## Exercise description
Would you please copy every line below that includes the string "Punitive"?

## Records for the exercise
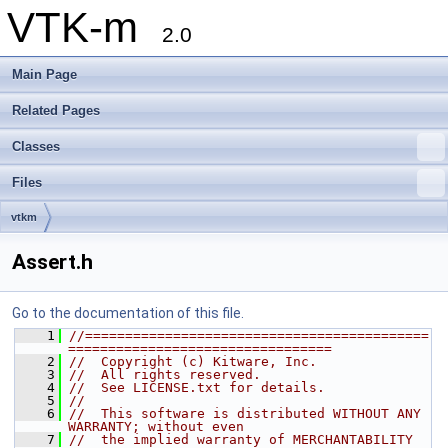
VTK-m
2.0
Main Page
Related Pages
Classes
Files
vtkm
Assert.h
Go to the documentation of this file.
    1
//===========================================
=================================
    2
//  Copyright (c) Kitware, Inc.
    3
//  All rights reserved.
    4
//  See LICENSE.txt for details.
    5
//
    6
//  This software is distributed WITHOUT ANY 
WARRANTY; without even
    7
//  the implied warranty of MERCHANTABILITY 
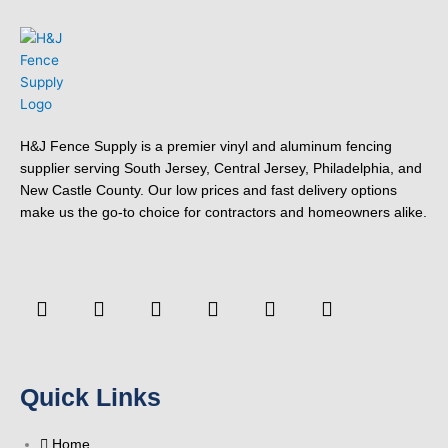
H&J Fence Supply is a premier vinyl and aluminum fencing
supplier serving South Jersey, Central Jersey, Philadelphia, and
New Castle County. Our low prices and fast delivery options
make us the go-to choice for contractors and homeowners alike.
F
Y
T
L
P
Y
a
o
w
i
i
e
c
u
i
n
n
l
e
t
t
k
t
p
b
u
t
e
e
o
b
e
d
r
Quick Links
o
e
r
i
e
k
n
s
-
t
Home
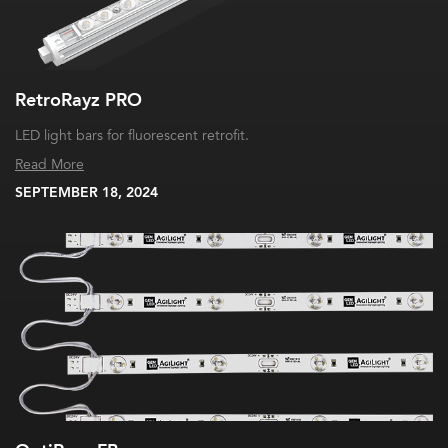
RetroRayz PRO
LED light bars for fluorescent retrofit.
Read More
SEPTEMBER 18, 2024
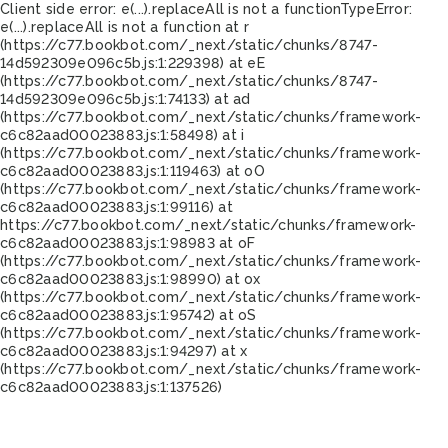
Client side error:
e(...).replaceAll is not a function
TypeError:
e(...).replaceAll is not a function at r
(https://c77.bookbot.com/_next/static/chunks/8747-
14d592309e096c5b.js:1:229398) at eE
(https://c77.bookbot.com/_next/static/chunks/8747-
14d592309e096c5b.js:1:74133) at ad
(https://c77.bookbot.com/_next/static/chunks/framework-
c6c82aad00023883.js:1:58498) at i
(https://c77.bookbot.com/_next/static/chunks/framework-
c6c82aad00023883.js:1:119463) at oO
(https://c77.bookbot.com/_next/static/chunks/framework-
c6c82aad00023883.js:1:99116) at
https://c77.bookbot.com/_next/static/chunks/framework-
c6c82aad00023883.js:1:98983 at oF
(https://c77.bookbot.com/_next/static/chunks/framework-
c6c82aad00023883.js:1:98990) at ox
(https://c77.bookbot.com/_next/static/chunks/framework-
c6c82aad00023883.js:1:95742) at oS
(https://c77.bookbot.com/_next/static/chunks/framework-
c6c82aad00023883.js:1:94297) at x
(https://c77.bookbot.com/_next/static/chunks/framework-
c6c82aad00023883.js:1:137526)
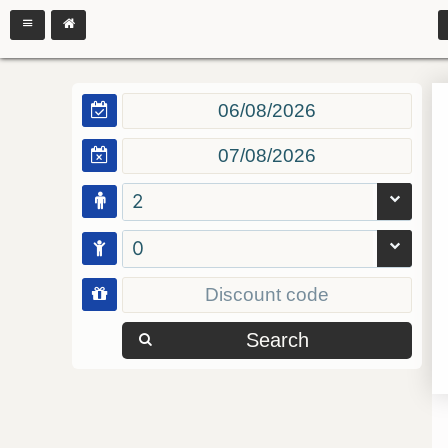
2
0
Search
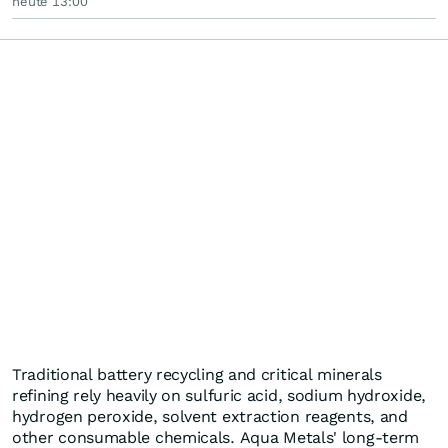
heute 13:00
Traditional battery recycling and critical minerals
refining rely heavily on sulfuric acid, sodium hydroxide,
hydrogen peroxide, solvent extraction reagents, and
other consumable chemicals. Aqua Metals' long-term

* * *

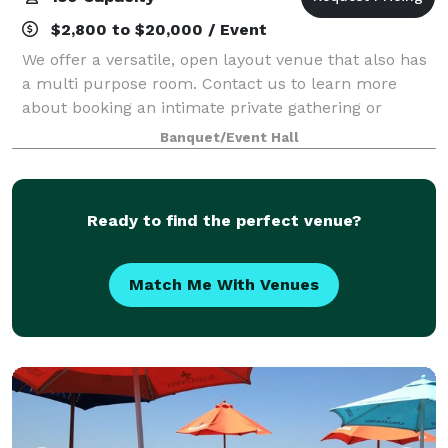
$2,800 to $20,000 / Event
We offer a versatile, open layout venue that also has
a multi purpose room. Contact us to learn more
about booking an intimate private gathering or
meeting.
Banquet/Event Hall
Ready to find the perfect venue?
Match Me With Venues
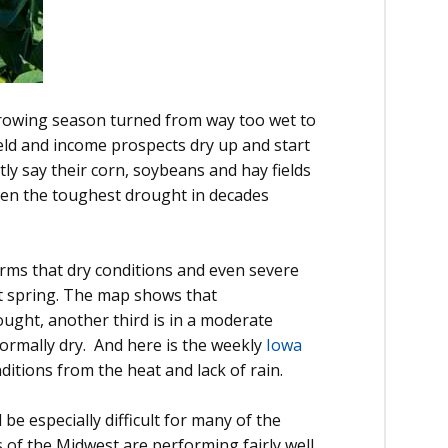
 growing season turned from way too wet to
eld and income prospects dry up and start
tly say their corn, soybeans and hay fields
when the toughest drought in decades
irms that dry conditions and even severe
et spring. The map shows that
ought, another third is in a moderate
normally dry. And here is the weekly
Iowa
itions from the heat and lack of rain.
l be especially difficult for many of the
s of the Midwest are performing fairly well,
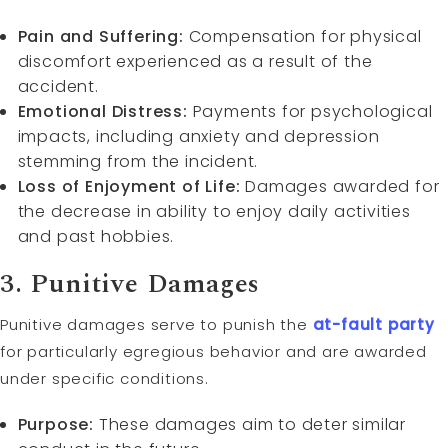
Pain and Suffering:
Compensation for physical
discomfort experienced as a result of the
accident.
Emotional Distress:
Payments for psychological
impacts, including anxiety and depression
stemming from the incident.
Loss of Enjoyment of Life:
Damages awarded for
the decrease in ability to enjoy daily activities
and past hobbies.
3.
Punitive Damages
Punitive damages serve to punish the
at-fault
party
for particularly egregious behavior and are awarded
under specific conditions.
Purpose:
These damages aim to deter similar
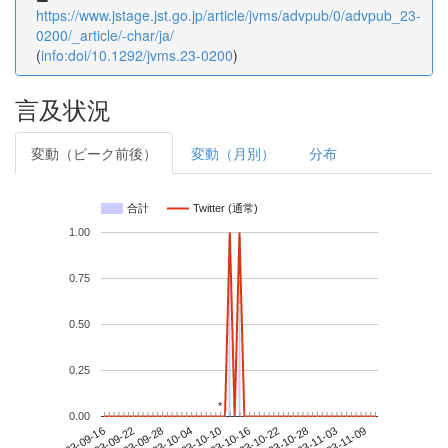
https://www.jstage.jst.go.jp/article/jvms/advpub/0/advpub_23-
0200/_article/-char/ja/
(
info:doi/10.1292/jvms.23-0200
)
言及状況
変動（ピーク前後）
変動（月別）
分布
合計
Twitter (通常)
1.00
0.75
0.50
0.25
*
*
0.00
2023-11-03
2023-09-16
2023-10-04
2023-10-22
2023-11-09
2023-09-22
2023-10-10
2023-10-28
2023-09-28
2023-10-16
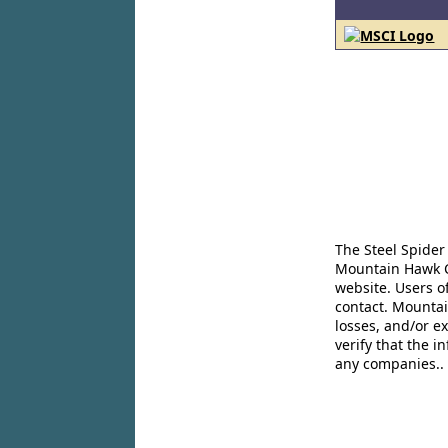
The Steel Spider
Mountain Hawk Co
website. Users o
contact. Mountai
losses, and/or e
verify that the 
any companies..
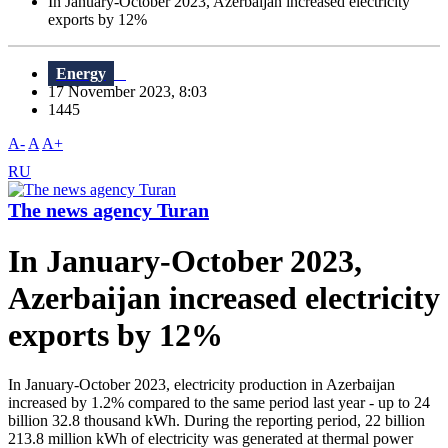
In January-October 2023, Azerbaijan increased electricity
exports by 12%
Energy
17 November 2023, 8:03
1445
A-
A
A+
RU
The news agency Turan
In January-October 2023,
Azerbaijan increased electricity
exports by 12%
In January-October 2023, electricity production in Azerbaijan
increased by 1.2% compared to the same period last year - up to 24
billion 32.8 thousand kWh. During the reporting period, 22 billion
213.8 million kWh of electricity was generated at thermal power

## Output of the task
Punitive Damages
Punitive damages serve to punish the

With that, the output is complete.